The association between live donation and MVI risk may seem paradoxical. Studies have shown that LDLT is correlated with better intent-to-treat [23] and post-LT survival [24] compared to deceased donation. However, LDLT recipients often present with more advanced tumors due to more permissive selection criteria [25]. A comparative study between Italian and Hong Kong data linked the increased post-LT HCC recurrence risk in LDLT to “salvage transplantation”, where patients with recurrent HCC post-resection undergo transplantation [26]. Negative features in the primary tumor often persist in the recurrent tumor [27], raising concerns about the optimal strategy for such cases [28]. Notably, both Western and Eastern studies have reported higher MVI rates in LDLT [29,30,31,32]. A US series of 36 LDLT cases found an MVI incidence of 58% [29], while another US study noted a difference of 22% vs. 10% between live- and deceased-donor LT [30]; similarly, a Hong Kong study reported 35% vs. 18% [31]. A key factor is that live donation shortens waiting times, reducing the “selection-by-time” effect. A US study of 6160 HCC patients listed for LT found that patients from regions with short waiting times (median: 1.6 vs. 7.6 months) received fewer loco-regional therapies and had worse survival (HR = 1.55, 95%CI = 1.38–1.74; p < 0.0001) [32]. A Canadian study (N = 851) confirmed that patients with a potential live donor received fewer neoadjuvant treatments (67.7% vs. 57.1%, p = 0.01) [33]. Thus, including “fast-track LT due to live donation availability” in the LT-MVI score is logical, as it likely reflects less aggressive pre-transplant management of biologically aggressive tumors, rather than an inherent risk from the LDLT procedure itself.
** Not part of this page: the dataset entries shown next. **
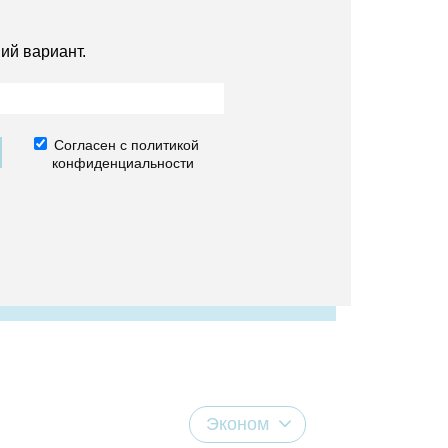
ий вариант.
Согласен с политикой
конфиденциальности
Эконом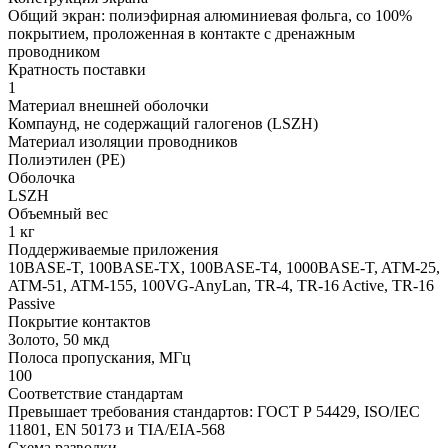
Общий экран: полиэфирная алюминиевая фольга, со 100%
покрытием, проложенная в контакте с дренажным
проводником
Кратность поставки
1
Материал внешней оболочки
Компаунд, не содержащий галогенов (LSZH)
Материал изоляции проводников
Полиэтилен (PE)
Оболочка
LSZH
Объемный вес
1 кг
Поддерживаемые приложения
10BASE-T, 100BASE-TX, 100BASE-T4, 1000BASE-T, ATM-25,
ATM-51, ATM-155, 100VG-AnyLan, TR-4, TR-16 Active, TR-16
Passive
Покрытие контактов
Золото, 50 мкд
Полоса пропускания, МГц
100
Соответствие стандартам
Превышает требования стандартов: ГОСТ Р 54429, ISO/IEC
11801, EN 50173 и TIA/EIA-568
Схема разводки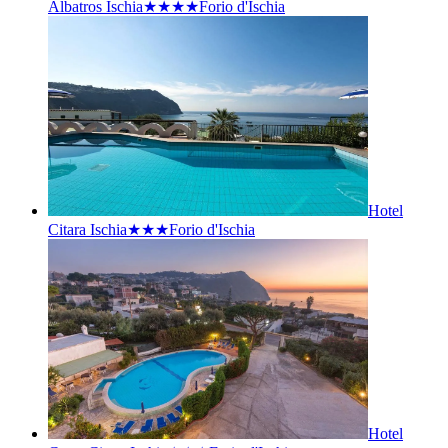
Albatros Ischia★★★★
Forio d'Ischia
Hotel
Citara Ischia★★★
Forio d'Ischia
Hotel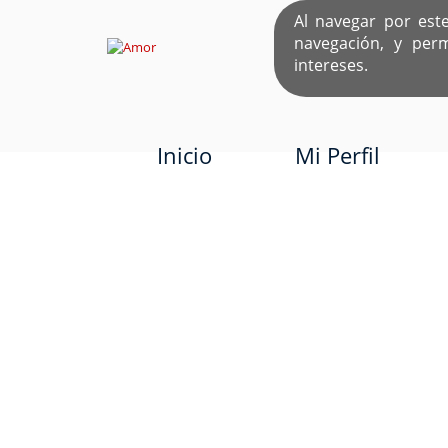
Al navegar por est
navegación, y per
EL ÚNICO S
intereses.
Inicio
Mi Perfil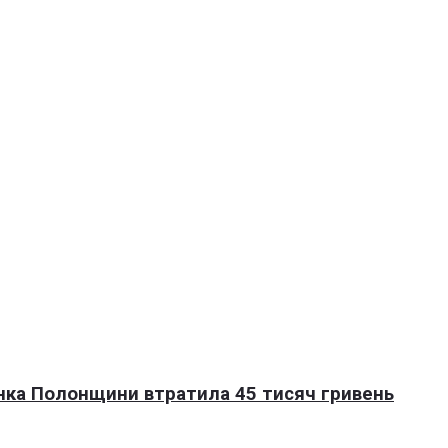
нка Полонщини втратила 45 тисяч гривень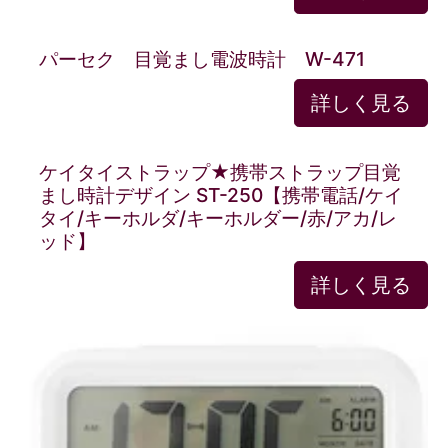
パーセク 目覚まし電波時計 W-471
詳しく見る
ケイタイストラップ★携帯ストラップ目覚
まし時計デザイン ST-250【携帯電話/ケイ
タイ/キーホルダ/キーホルダー/赤/アカ/レ
ッド】
詳しく見る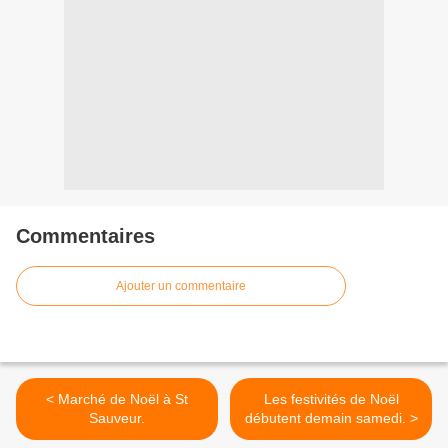
Commentaires
Ajouter un commentaire
< Marché de Noël à St
Les festivités de Noël
Sauveur.
débutent demain samedi. >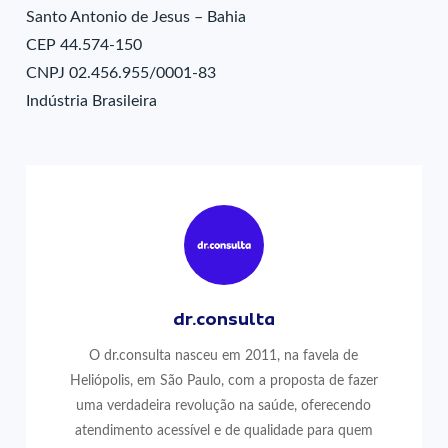
Santo Antonio de Jesus – Bahia
CEP 44.574-150
CNPJ 02.456.955/0001-83
Indústria Brasileira
dr.consulta
O dr.consulta nasceu em 2011, na favela de
Heliópolis, em São Paulo, com a proposta de fazer
uma verdadeira revolução na saúde, oferecendo
atendimento acessível e de qualidade para quem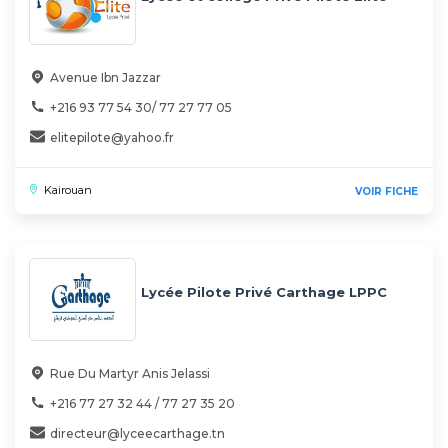
Avenue Ibn Jazzar
+216 93 77 54 30/ 77 27 77 05
elitepilote@yahoo.fr
Kairouan
VOIR FICHE
Lycée Pilote Privé Carthage LPPC
Rue Du Martyr Anis Jelassi
+216 77 27 32 44 / 77 27 35 20
directeur@lyceecarthage.tn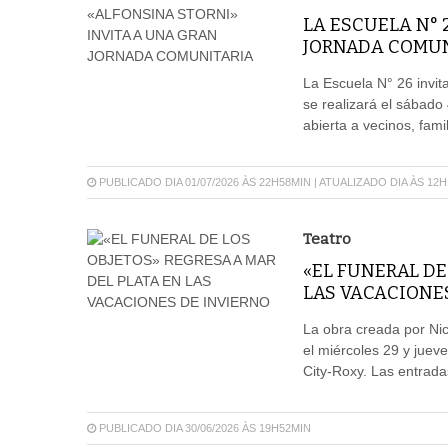
LA ESCUELA N° 
JORNADA COMUN
La Escuela N° 26 invit
se realizará el sábado
abierta a vecinos, fami
PUBLICADO DIA 01/07/2026 ÀS 22H58MIN | ATUALIZADO DIA ÀS 12
Teatro
«EL FUNERAL DE
LAS VACACIONE
La obra creada por Ni
el miércoles 29 y jueve
City-Roxy. Las entrada
PUBLICADO DIA 30/06/2026 ÀS 19H52MIN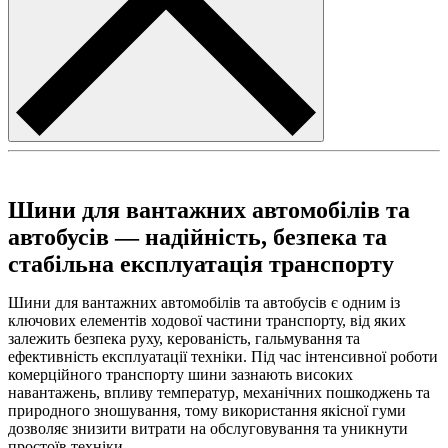
Шини для вантажних автомобілів та
автобусів — надійність, безпека та
стабільна експлуатація транспорту
Шини для вантажних автомобілів та автобусів є одним із
ключових елементів ходової частини транспорту, від яких
залежить безпека руху, керованість, гальмування та
ефективність експлуатації техніки. Під час інтенсивної роботи
комерційного транспорту шини зазнають високих
навантажень, впливу температур, механічних пошкоджень та
природного зношування, тому використання якісної гуми
дозволяє знизити витрати на обслуговування та уникнути
простоїв техніки.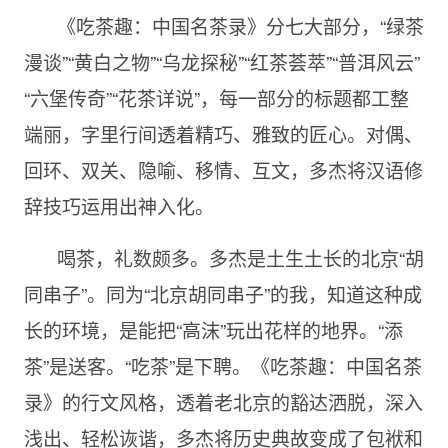
《吃茶趣：中国名茶录》分七大部分，“绿茶
漫谈”“黄白之物”“乌龙探秘”“红茶荟萃”“普洱风云”
“六堡传奇”“花茶详说”，每一部分的标题都工整
端丽，字里行间透着精巧、雅致的匠心。对偶、
回环、双关、隐喻、移情、互文，多杰将汉语修
辞技巧运用出神入化。
喝茶，礼数颇多。多杰是土生土长的北京“胡
同串子”。同为“北京胡同串子”的我，知道这种成
长的环境，是能把“高沫”玩出花样的地界。“添
茶”是送客。“吃茶”是下聘。《吃茶趣：中国名茶
录》的行文风格，透着老北京的豁达洒脱，深入
浅出、轻松诙谐，多杰将历史典故变成了包袱和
The LT-MVI score should impact clinical decision-making in several ways. Preoperative identification of candidates at high risk of microvascular invasion (MVI) allows for tailored management, including the adoption of intensified neoadjuvant strategies such as loco-regional therapies or emerging systemic options like immunotherapy.

As for the role of more aggressive neoadjuvant strategies in preoperatively identifying high-risk patients, a prospective US study showed that two tumor markers (PIVKA and AFP-L3) identified patients with an unacceptable post-LT recurrence risk, who may benefit from intensified loco-regional or systemic therapy pre-transplant [34]. The EurHeCaLT group demonstrated that up to three loco-regional treatments improved ITT survival in LT candidates meeting the Milan criteria [35]. Similarly, a US Multicenter HCC Transplant Consortium study confirmed this benefit in downstaged Milan criteria OUT patients, highlighting loco-regional therapies’ role in patient selection based on tumor biology [36].

The introduction of first-line systemic therapy with atezolizumab–bevacizumab has revolutionized advanced HCC treatment [37]. While post-LT immunotherapy is discouraged due to severe rejection and graft loss risks, recent reports suggest its potential in a neoadjuvant setting with proper patient selection and drug washout [38]. Therefore, preoperatively high-risk MVI patients may be ideal candidates for intensified loco-regional and systemic therapy, allowing for selection based on tumor aggressiveness [39].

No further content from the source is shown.